1a) what kind of friendship is this, that friends have become Advisors?!
1b) what kind of friendship is this, that the Advisor has become a friend?!

2) if only there had been some helper, if only there had been some sympathizer!

Notes:

Nazm:

The complaint about the friends is, why have they resolved on giving advice? (21)

== Nazm page 21

Bekhud Dihlavi:

Every friend has become an Advisor and exhorts me to renounce passion. If the claim of friendship had been observed, they would have treated the pain of my passion and thought of ways to restore the damage of grief. (42)

Josh:

What can be said about the pleasure of the speech! The countenance of the style is worth seeing. He says that the friends have become Advisors. (78)

FWP:

SETS == EXCLAMATION; KAHAN; SYMMETRY

Josh's remarks are as rhetorical as the original verse, and they also point up the degree to which the commentators award a monopoly to (1a), the more grammatically straightforward meaning, and completely exclude the equally possible (1b). But with only one meaning, where's the punch in this verse?

In support of (1b) can be offered the carefully contrived second line, which is equally applicable to either (1a) or (1b), and is ruefully amusing in either case. Whether the lover's friends become Advisors, or the Advisor becomes his friend, the lover is equally out of luck. They are all well-meaning no doubt, but they can't or won't give him what he wants. They are all trying to discourage his passion on prudential grounds, but he rejects those out of hand. He doesn't want someone to exhort and advise him to give up his passion, he wants someone to help him endure it, and to sympathize with him. His friends, who should do this, have taken alarm at his condition and have shifted to the Advisor's side; and/or the Advisor (who is given the plural verb out of respect) is offering him a well-meant but worthless 'friendship' that doesn't fool him for a minute.
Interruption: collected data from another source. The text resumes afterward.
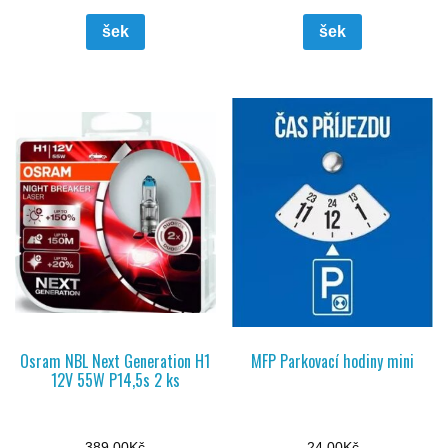
šek
šek
Osram NBL Next Generation H1
MFP Parkovací hodiny mini
12V 55W P14,5s 2 ks
389,00
Kč
24,00
Kč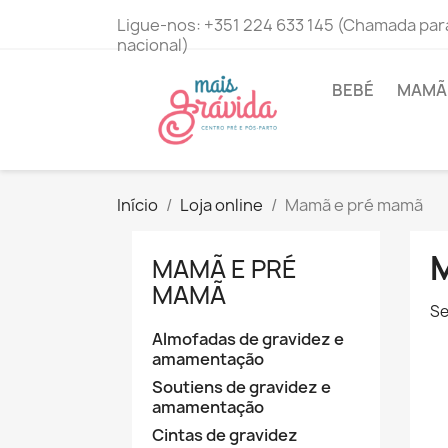
Ligue-nos:
+351 224 633 145 (Chamada para
nacional)
BEBÉ
MAMÃ 
Início
Loja online
Mamã e pré mamã
MAMÃ E PRÉ
MAMÃ
Se
Almofadas de gravidez e
amamentação
Soutiens de gravidez e
amamentação
Cintas de gravidez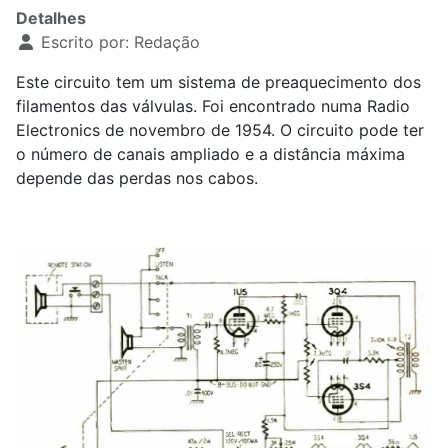
Detalhes
Escrito por:
Redação
Este circuito tem um sistema de preaquecimento dos
filamentos das válvulas. Foi encontrado numa Radio
Electronics de novembro de 1954. O circuito pode ter
o número de canais ampliado e a distância máxima
depende das perdas nos cabos.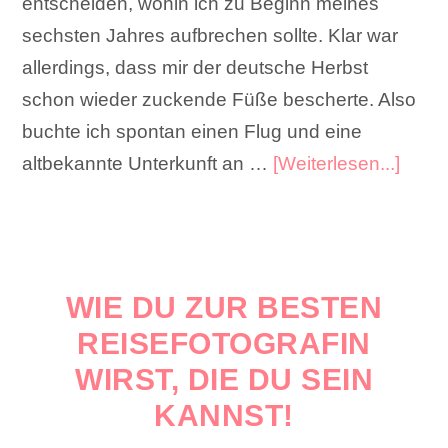
entscheiden, wohin ich zu Beginn meines
sechsten Jahres aufbrechen sollte. Klar war
allerdings, dass mir der deutsche Herbst
schon wieder zuckende Füße bescherte. Also
buchte ich spontan einen Flug und eine
altbekannte Unterkunft an …
[Weiterlesen...]
WIE DU ZUR BESTEN
REISEFOTOGRAFIN
WIRST, DIE DU SEIN
KANNST!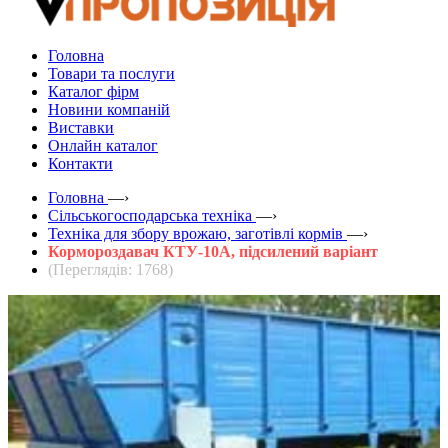
Головна
Товари та послуги
Каталог фірм
Новини компаній
Виставки
Онлайн каталог
Контакти
Головна
—›
Сільськогосподарська техніка
—›
Техніка для збору врожаю, заготівлі кормів
—›
Кормороздавач КТУ-10А, підсилений варіант
(Переглядів: 1768)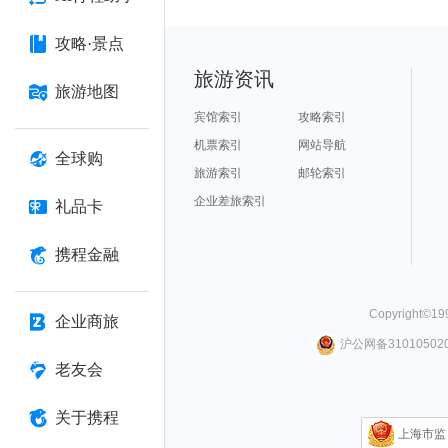
攻略·景点
旅游资讯
旅游地图
宾馆索引
攻略索引
机票索引
网站导航
全球购
旅游索引
邮轮索引
企业差旅索引
礼品卡
携程金融
Copyright©
19
企业商旅
沪公网备310105020
老友会
关于携程
上海市监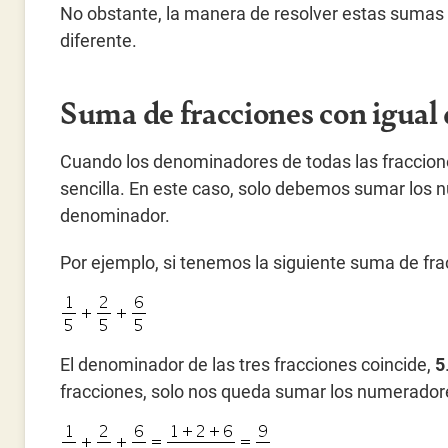
No obstante, la manera de resolver estas sumas 
diferente.
Suma de fracciones con igua
Cuando los denominadores de todas las fraccione
sencilla. En este caso, solo debemos sumar los
denominador.
Por ejemplo, si tenemos la siguiente suma de fra
El denominador de las tres fracciones coincide,
5
fracciones, solo nos queda sumar los numerador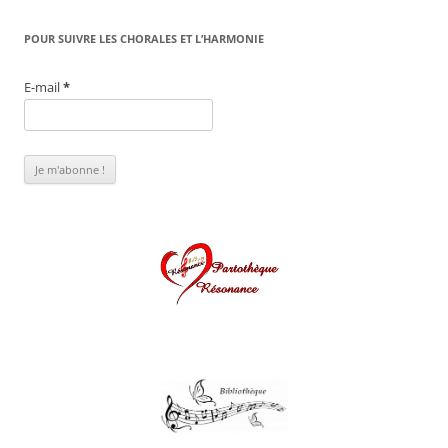
POUR SUIVRE LES CHORALES ET L’HARMONIE
E-mail
*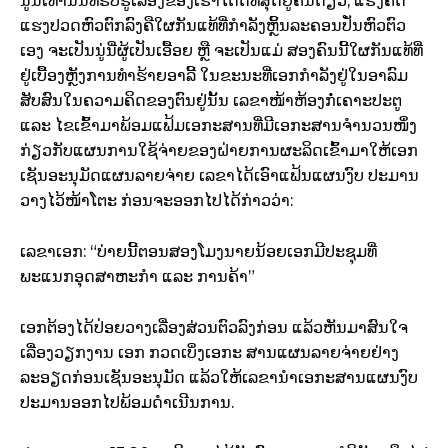
ນູ່ນີ່ເທົ່ານັ້ນທີ່ຮັບຮູ້ເລື່ອງຂອງເຮົາໄດ້ດີທີ່ສຸດຢູ່ຄົນດຽວ, ແຮງຄິດ
ແຮງປວດຫົວຕົກລົງຄືໃຜກັນແທ້ທີ່ກຳລັງຫຼິ້ນລະຄອນປັ່ນຫົວຕົວ
ເອງ ຈະເປັນນູ່ນີ່ຜູ້ເປັນເອື້ອຍ ຫຼື ຈະເປັນແມ່ ສອງຄົນນີ້ໃຜກັນແທ້ທີ່
ຢູ່ເບື້ອງຫຼັງການທຳຮ້າຍອາລີ້ ໃນຂະນະທີ່ເອກກຳລັງຢູ່ໃນອາລົມ
ສັບສົນໃນຄວາມຄິດຂອງຕົນຢູ່ນັ້ນ ເລຂາໜ້າຫ້ອງກໍ່ເຄາະປະຕູ
ແລະ ໄຂເຂົ້າມາພ້ອມແຟ້ມເອກະສານທີ່ມີເອກະສານຈຳນວນໜຶ່ງ
ກ່ຽວກັບແຜນການໃຊ້ຈ່າຍຂອງຝ່າຍການຜະລິດເຂົ້າມາໃຫ້ເອກ
ເຊັນອະນຸມັດແຜນລາຍຈ່າຍ ເລຂາໄດ້ເອົາແຟ້ນແຜນງົບ ປະມານ
ວາງໄວ້ໜ້າໂຕະ ກ່ອນຈະອອກໄປໄດ້ກ່າວວ່າ:
ເລຂາເອກ: “ບ່າຍນີ້ຕອນສອງໂມງນາຍນ້ອຍເອກມີປະຊຸມທີ່
ພະແນກອຸດສາຫະກຳ ແລະ ການຄ້າ”
ເອກຕ້ອງໄດ້ປ່ອຍວາງເລື່ອງສ່ວນຕົວລົງກ່ອນ ແລ້ວຫັນມາສົນໃຈ
ເລື່ອງວຽກງານ ເອກ ກວດເບິ່ງເອກະ ສານແຜນລາຍຈ່າຍຢ່າງ
ລະອຽດກ່ອນເຊັນອະນຸມັດ ແລ້ວໃຫ້ເລຂານຳເອກະສານແຜນງົບ
ປະມານອອກໄປພ້ອມດຳເນີນການ.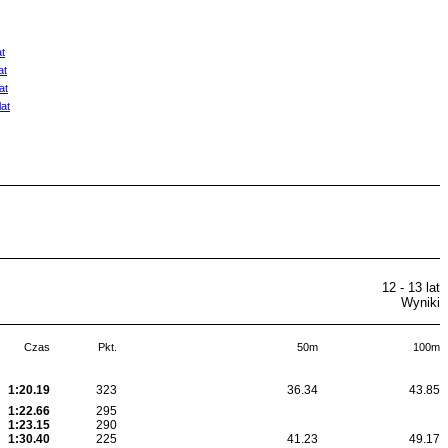
t
at
at
at
12 - 13 lat
Wyniki
Czas
Pkt.
50m
100m
1:20.19
323
36.34
43.85
1:22.66
295
1:23.15
290
1:30.40
225
41.23
49.17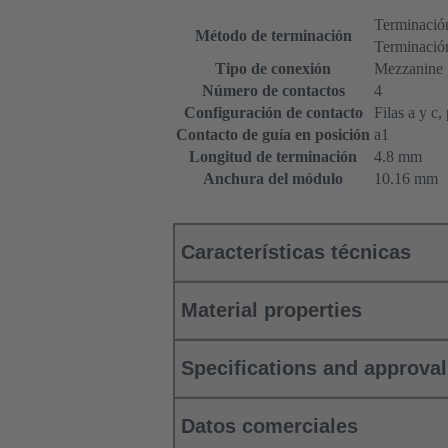
Terminación
Método de terminación
Terminació
Tipo de conexión
Mezzanine
Número de contactos
4
Configuración de contacto
Filas a y c,
Contacto de guía en posición
a1
Longitud de terminación
4.8 mm
Anchura del módulo
10.16 mm
Características técnicas
Material properties
Specifications and approva
Datos comerciales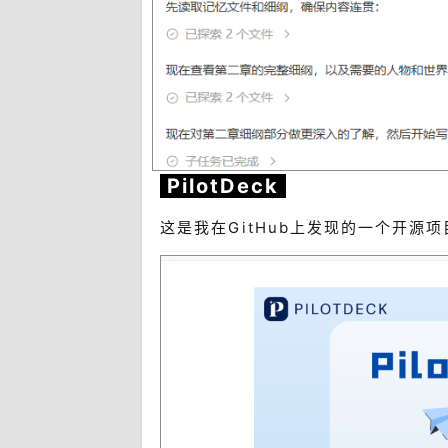
PilotDeck
这是我在GitHub上发现的一个开源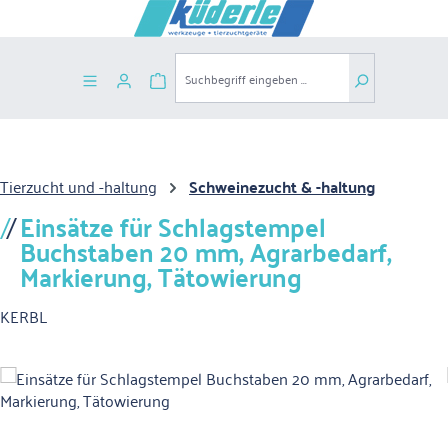
Zum Hauptinhalt springen
Warenkorb enthält 0 Positionen. Der G
Tierzucht und -haltung
Schweinezucht & -haltung
Einsätze für Schlagstempel
Buchstaben 20 mm, Agrarbedarf,
Markierung, Tätowierung
KERBL
Bildergalerie überspringen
And, of course, 'what kind of friendship is this?' might be more than a rhetorical question, it might be an actual inquiry. In which case we could wonder whether one phrase of the second line applies to the friends, and the other to the Advisor, so that two kinds of friendship are envisioned? Or are both phrases applicable to both, since their behavior is equally remote fromthe kind of friendship the lover craves? Ghalib's inshaa))iyah speech never will hold still long enough to be nailed down.